**Problem details**
Whenever a picture appears in the listing below, leave it out, and copy exactly the lines from the one containing "other users of" through the end.

******************************

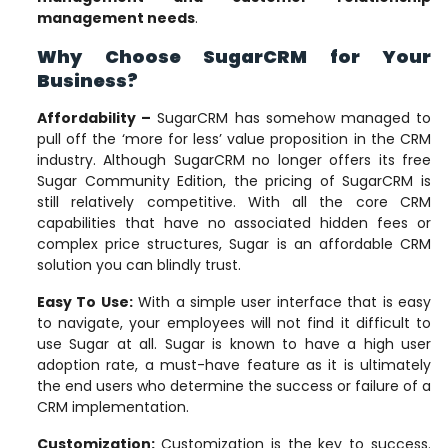
management needs
.
Why Choose SugarCRM for Your
Business?
Affordability
–
SugarCRM has somehow managed to
pull off the ‘more for less’ value proposition in the CRM
industry. Although SugarCRM no longer offers its free
Sugar Community Edition, the pricing of SugarCRM is
still relatively competitive. With all the core CRM
capabilities that have no associated hidden fees or
complex price structures, Sugar is an affordable CRM
solution you can blindly trust.
Easy To Use:
With a simple user interface that is easy
to navigate, your employees will not find it difficult to
use Sugar at all. Sugar is known to have a high user
adoption rate, a must-have feature as it is ultimately
the end users who determine the success or failure of a
CRM implementation.
Customization
:
Customization is the key to success.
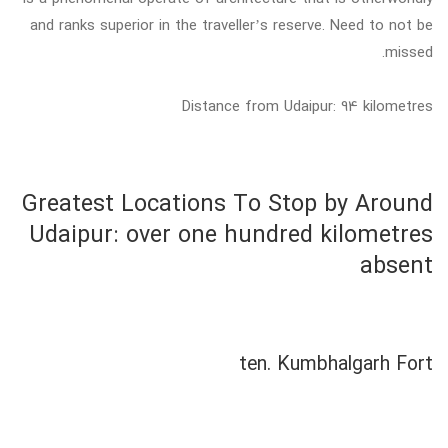
and ranks superior in the traveller’s reserve. Need to not be
missed.
Distance from Udaipur: 94 kilometres
Greatest Locations To Stop by Around
Udaipur: over one hundred kilometres
absent
ten. Kumbhalgarh Fort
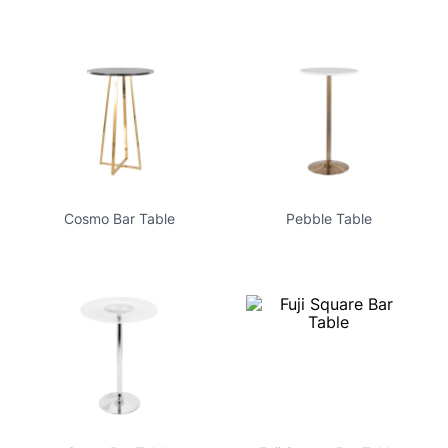
Cosmo Bar Table
Pebble Table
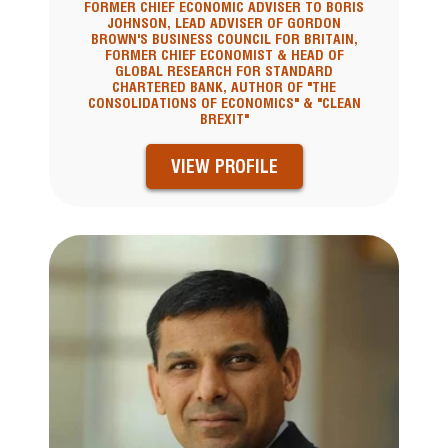
FORMER CHIEF ECONOMIC ADVISER TO BORIS
JOHNSON, LEAD ADVISER OF GORDON
BROWN'S BUSINESS COUNCIL FOR BRITAIN,
FORMER CHIEF ECONOMIST & HEAD OF
GLOBAL RESEARCH FOR STANDARD
CHARTERED BANK, AUTHOR OF "THE
CONSOLIDATIONS OF ECONOMICS" & "CLEAN
BREXIT"
VIEW PROFILE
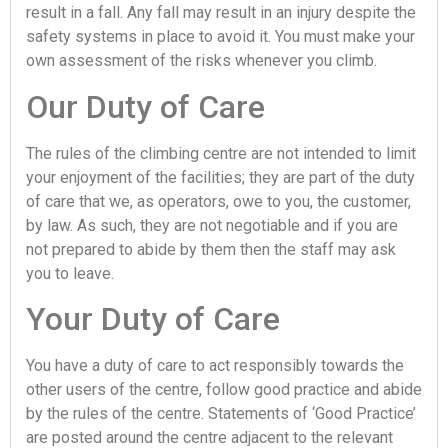
result in a fall. Any fall may result in an injury despite the
safety systems in place to avoid it. You must make your
own assessment of the risks whenever you climb.
Our Duty of Care
The rules of the climbing centre are not intended to limit
your enjoyment of the facilities; they are part of the duty
of care that we, as operators, owe to you, the customer,
by law. As such, they are not negotiable and if you are
not prepared to abide by them then the staff may ask
you to leave.
Your Duty of Care
You have a duty of care to act responsibly towards the
other users of the centre, follow good practice and abide
by the rules of the centre. Statements of ‘Good Practice’
are posted around the centre adjacent to the relevant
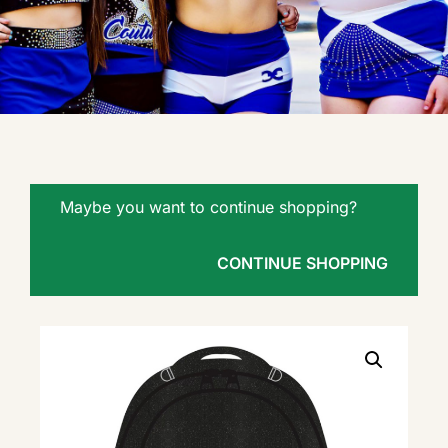
Maybe you want to continue shopping?
CONTINUE SHOPPING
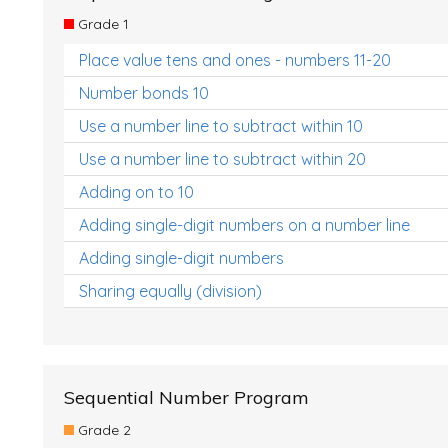
Grade 1
Place value tens and ones - numbers 11-20
Number bonds 10
Use a number line to subtract within 10
Use a number line to subtract within 20
Adding on to 10
Adding single-digit numbers on a number line
Adding single-digit numbers
Sharing equally (division)
Sequential Number Program
Grade 2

******************************

**Exercise answer**
other users of the centre, follow good practice and abide
by the rules of the centre. Statements of ‘Good Practice’
are posted around the centre adjacent to the relevant
Maybe you want to continue shopping?
CONTINUE SHOPPING
Grade 1
Place value tens and ones - numbers 11-20
Number bonds 10
Use a number line to subtract within 10
Use a number line to subtract within 20
Adding on to 10
Adding single-digit numbers on a number line
Adding single-digit numbers
Sharing equally (division)
Sequential Number Program
Grade 2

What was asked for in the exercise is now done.